入口でそれぞれチケットを購入し、中へ進む。中へ入ると、クリスマスということもあり、家族連れ、カップルがたくさんいた。人混みを進み、メイサと悠を一番初めに出迎えたのは、辺り一面に広がる、巨大な水槽。中には種々多様な魚たちが泳いでいる。二人は思わず水槽に駆け寄り、中の魚たちをじっと見つめた。
「あ…エイだわ。あの尻尾に毒があるのよね。」
「アカエイですね。エイの毒針で刺されると、嘔吐や痙攣、呼吸困難などの症状を引き起こします。」
「悠ってほんと、物知りね。」
メイサが感心しながら、隣の悠を見上げると。博識な彼は、まるで幼い子供のように瞳をキラキラと輝かせ、水槽を見つめていた。そのギャップに、メイサは思わずクスッと笑みをこぼす。
「? 何で笑っているんです?」
「なんでもないわ。あっ、ちっちゃいサメ!」
「ホシザメです。味にクセがないので、サメの中で最も美味しいと言われています。」
メイサが全長約一メートルの、体の側面に白い星の様な斑点がついた小さなサメを指さすと、悠はすかさず解説を加えた。
「…美味しい?」
水族館にやってきたのに、なぜ魚を食べる話をするのか。
「ええ。新鮮なものは刺身に、かまぼこやはんぺんなどの練り物に加工して食べることも可能です。まぁ、僕は食べたことないですけどね。」
しかも、調理法を聞いていると、聞いていると眼前のホシザメが美味しそうに見えてくるので、メイサは慌ててブンブンと首を横に振った。
その後も、クラゲを見に行けばクラゲは実はプランクトンの仲間であるとか、イルカショーに行けばイルカの子供は尾びれから生まれてくるだとか、様々な知識を披露した。
また、悠は一つの水槽を見ている時間が、とてつもなく長い。メイサはパッと見てすぐに通り過ぎるタイプだが、悠は魚一匹ずつを舐めるようにじっと見つめる。つまり何が言いたいかというと。
(本当にデートに来ているのか、分からなくなってくるわね…。なんというか、専属のガイドが解説してくれてるみたい…。いや、それにしてはガイドが魚をじっと見てるのはおかしいか…。じゃあ、一体何なんだ、これは…?)
よちよちと歩くペンギンを見つめながら、メイサは頭を抱えた。あんなに楽しみにしていたクリスマスデートなのに、このままではただただ解説を受け続け、悠が次の魚へ進むのを待ち続けて一日が終わってしまう。
(ううん。この後遊園地にも行くんだから、そこでアタシが引っ張ってけばだけのいい話。)
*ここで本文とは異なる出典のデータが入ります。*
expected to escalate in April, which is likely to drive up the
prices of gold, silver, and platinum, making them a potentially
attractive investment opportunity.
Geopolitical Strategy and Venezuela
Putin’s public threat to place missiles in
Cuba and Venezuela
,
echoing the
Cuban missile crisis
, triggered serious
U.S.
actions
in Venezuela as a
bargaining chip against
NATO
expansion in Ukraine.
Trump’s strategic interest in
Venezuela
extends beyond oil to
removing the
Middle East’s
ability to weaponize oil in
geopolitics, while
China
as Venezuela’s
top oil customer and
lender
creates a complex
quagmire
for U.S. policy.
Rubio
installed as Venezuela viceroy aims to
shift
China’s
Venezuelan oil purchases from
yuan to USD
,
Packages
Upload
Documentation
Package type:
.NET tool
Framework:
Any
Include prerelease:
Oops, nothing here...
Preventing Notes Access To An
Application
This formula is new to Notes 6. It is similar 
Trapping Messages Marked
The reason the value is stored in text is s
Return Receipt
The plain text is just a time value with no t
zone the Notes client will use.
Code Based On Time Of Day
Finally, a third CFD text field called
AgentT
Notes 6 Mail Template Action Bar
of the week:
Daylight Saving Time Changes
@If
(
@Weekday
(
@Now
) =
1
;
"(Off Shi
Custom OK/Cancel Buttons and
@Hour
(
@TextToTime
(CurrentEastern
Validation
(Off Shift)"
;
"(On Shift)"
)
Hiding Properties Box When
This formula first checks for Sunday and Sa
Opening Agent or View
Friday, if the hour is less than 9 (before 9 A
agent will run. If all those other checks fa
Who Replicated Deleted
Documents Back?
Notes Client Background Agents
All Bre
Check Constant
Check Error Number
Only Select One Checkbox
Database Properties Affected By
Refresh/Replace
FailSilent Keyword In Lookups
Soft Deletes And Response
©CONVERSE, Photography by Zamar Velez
メイサはそう思い改め、ぼうっとペンギンを見つめた。あの容姿といい、あの歩き方といい、なんと愛らしいことか。その時、隣の大学生くらいと思えるカップルが、ペンギンの被り物をしていることに気づく。
(可愛い…! アタシも悠とお揃いで被りたい…!)
どうやら、向こうのお土産ショップで売っているようだ。メイサは悠に声をかけ、お土産売り場に行こうと思い、悠の肩に手を伸ばしかけたが、寸前でやめた。
(ペンギン見るのに集中してるみたいだし、ちょっとくらい、いなくなっても気づかないかな。よし、二人分買ってきて驚かせちゃお!)
メイサはそう考え、悠に知らせず、一人でお土産ショップへ足を運ぶ。
一方、それを知らない悠は、しばらくしてペンギンから目を逸らした時、隣にいるはずのメイサがいないことに気づいた。
「め、メイサ先輩っ⁉︎」
悠は慌てて彼女の名を何度も呼ぶが、返事はない。まさかはぐれたのか。途端に、悠の頭は真っ白になる。この人の多さで、彼女をすぐに見つけるのは困難だろう。一体どうすれば――。そこで悠は一旦冷静になり、二人ともスマホを所持していたことを思い出す。雑踏をかき分け、悠は人の少ない樹木の下まで歩く。そうして、メイサに『今どこにいますか?』というメッセージを送ろうとした時、
「えいっ!」
聞き覚えしかない声と同時に、悠の視界が真っ暗になった。後ろから何かを被せられたようだ。悠はひとまず、彼女の声を聞いて安心する。
「え…?」
そして、悠は被せられたものを剥ぎ取って見てみると、それは帽子だった。
「ペンギン帽…。」
「そう! アタシとお揃い!」
悠がそう呟くと、後ろからメイサがひょっこり登場する。彼女の頭には、悠と同じペンギンの帽子が乗っている。
「可愛い…。」
思わず呟く悠。ペンギン帽子を被って、天真爛漫な笑顔を浮かべるメイサの姿を瞳に映し、その一言が溢れないはずがない。途端に、眼前のメイサの頬が赤く染まっていく。
「ちょ、ちょっと悠…。そんなどストレートに言われたら…アタシだって照れるわよ…。」
そんな、照れた彼女の姿を見て、悠は無意識に同じ言葉を繰り返しそうになり、慌てて喉元で止める。
(あっ…なんかメイサ先輩のペースに取り込まれてたけど…。さっきの事…‼︎)
そこで悠は、はにかむ彼女に言わなければならないことを思い出した。
「そんなことよりも! メイサさん、一体どこへ行っていたんですか! いや、まぁ行ってた場所は分かりますけど! 一人で勝手に行かないで、僕に伝えてから言ってください! というか、僕の隣を離れないでください!」
と、悠が一息で言いたいことを彼女にぶつける。言い終えた時、悠は呼吸を見出し、肩を上下させていた。そして、顔を上げて驚く。
「…なんでそんな顔赤いんです?」
眼前には、顔を真っ赤に染めたメイサの姿があった。
「…悠…自分がなんて言ったか自覚しなさいよ…。『僕の隣を離れないで!』って…。」
悠はその理由が本当に理解できずに尋ねると、メイサはジト目を向けながら、先ほどの悠の口調を真似てそう言った。それを聞いた途端、悠の頬も、彼女と同じくらい赤く染まる。
「ち、ちがっ…。そんな変な意味で言ったんじゃないというか、そんなんじゃなくて…。ただ、今日のメイサ先輩は一際輝いていますし、一人で行動したら、ナンパとかに遭うんじゃないかって心配で…。」
「…もう。」
(輝いてるって…。よくそんな恥ずかしいことを、平然と言えるわね…。)
言いたいことは色々あったが、それ以前に、メイサは真面目な顔で正面から彼に見つめられ、恥ずかしさに耐えきれず、メイサは熱を持った顔を覆った。